(Beginning of The data)
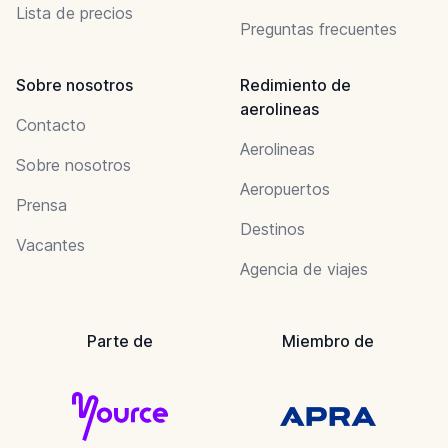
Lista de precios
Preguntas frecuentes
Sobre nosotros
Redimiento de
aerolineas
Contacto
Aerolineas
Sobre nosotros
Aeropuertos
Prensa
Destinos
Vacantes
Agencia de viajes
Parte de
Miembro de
(End of The data)
Please give the entries again word for word, without any pictures.

Lista de precios
Preguntas frecuentes
Sobre nosotros
Redimiento de
aerolineas
Contacto
Aerolineas
Sobre nosotros
Aeropuertos
Prensa
Destinos
Vacantes
Agencia de viajes
Parte de
Miembro de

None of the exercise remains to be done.